PERCHÉ I MORTI PORTANO REGALI

 

La celebrazione dei defunti in Sicilia è estremamente sentita, tanto che la visita al Cimitero è quasi un obbligo sociale. Vi si recano anche coloro che hanno subito di recente dei lutti, “i visitusi”, che però evitano il consueto orario pomeridiano. A Barrafranca, insolitamente, ma non incoerentemente, la visita avviene per Ognissanti, anziché giorno due. Nella notte fra l’uno e il due i bambini, infatti, riceveranno i regali e potranno a loro volta nel giorno successivo volgere un pensiero riconoscente agli estinti. In tutta la Sicilia gli adulti lasciano credere ai fanciulli che in quella notte i morti si allontanino dalla loro dimora dell’aldilà e scendano in paese a visitare le pasticcerie e i mercanti di giocattoli per scegliere “i cosi di morti” da portare in regalo. Chi inizia a sospettare che a compiere gli acquisti siano i genitori è già cresciuto e presto perderà il diritto a quei doni.

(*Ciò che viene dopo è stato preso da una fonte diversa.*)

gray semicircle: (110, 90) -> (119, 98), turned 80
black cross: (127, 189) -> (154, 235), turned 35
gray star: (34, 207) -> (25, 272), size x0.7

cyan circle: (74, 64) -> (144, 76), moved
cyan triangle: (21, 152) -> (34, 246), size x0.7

I bambini di oggi hanno smesso di andare a letto timidi e speranzosi e pretendono di contrattare con gli adulti e i negozianti i regali da ricevere, forse consapevoli che il nonno non avrebbe mai saputo scegliere tra i vari ufo-robot e videogames.

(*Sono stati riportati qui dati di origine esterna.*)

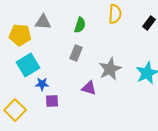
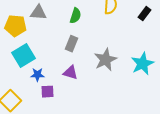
purple triangle: (89, 88) -> (70, 73), moved

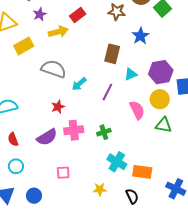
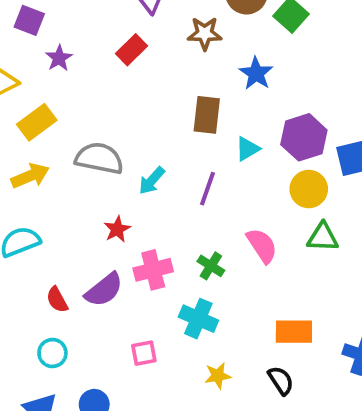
yellow arrow: (58, 32) -> (30, 176), moved
pink semicircle: (137, 110) -> (262, 246), moved
green cross: (104, 132) -> (211, 266), turned -32
red semicircle: (13, 139) -> (57, 300), moved
cyan cross: (117, 162) -> (198, 319), moved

Forse l’avo stenterebbe a trovare le pupe di zucchero un tempo così comune a tutta l’area mediterranea e maghrebina in particolare, per non parlare dei caval-lucci a dondolo ormai prodotti a Taiwan secondo l’iconografia della banda Disney.

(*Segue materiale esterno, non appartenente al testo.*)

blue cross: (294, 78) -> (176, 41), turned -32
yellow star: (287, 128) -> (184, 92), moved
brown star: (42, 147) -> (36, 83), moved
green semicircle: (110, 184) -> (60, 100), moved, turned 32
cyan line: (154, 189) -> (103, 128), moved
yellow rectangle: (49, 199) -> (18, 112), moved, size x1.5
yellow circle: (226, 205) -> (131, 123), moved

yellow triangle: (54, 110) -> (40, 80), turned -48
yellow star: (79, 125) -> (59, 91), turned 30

La tradizione rischia di estinguersi, subendo la concorrenza sleale di Santa Claus e della Befana che portano regali nello stesso periodo invernale. I bambini non sanno più chi fa i doni e perché li ricevano, a parte la clausola vessatoria ed imprecisa dell’esser buoni, almeno in quella fase dell’anno. Il senso dei regali portati dai morti, in realtà, è molto antico e profondo. Per comprenderlo bisogna risalire alle prime forme di civiltà; bisogna partire, per dirla col Foscolo che di Sepolcri se ne intendeva:
“Dal dì che nozze, tribunali ed are diero alle umane genti essere pietose di se stesse e d’altrui…”.
Tutte le società primitive, per quanto barbare, avevano credenze religiose e seppellivano i morti. Lo spirito degli estinti non si allontanava dal villaggio, ma vegliava sui nuovi guerrieri e sulle nuove madri. L’Ade e gli Inferi non erano stati ancora inventati, né tanto meno il Nirvana e il Paradiso. Gli spiriti dei defunti non erano ancora anime nobilmente astratte, ma “geni tutelari” in grado di intervenire nella vita sociale della comunità. E tali rimasero ancora per tanto tempo nelle più evolute religioni successive. I romani veneravano i Lari e i Penati che custodivano le loro case e ancora oggi i Mormoni, continuando la tradizione biblica, sacralizzano la genealogia d’ogni ceppo familiare, come simbolo di elezione.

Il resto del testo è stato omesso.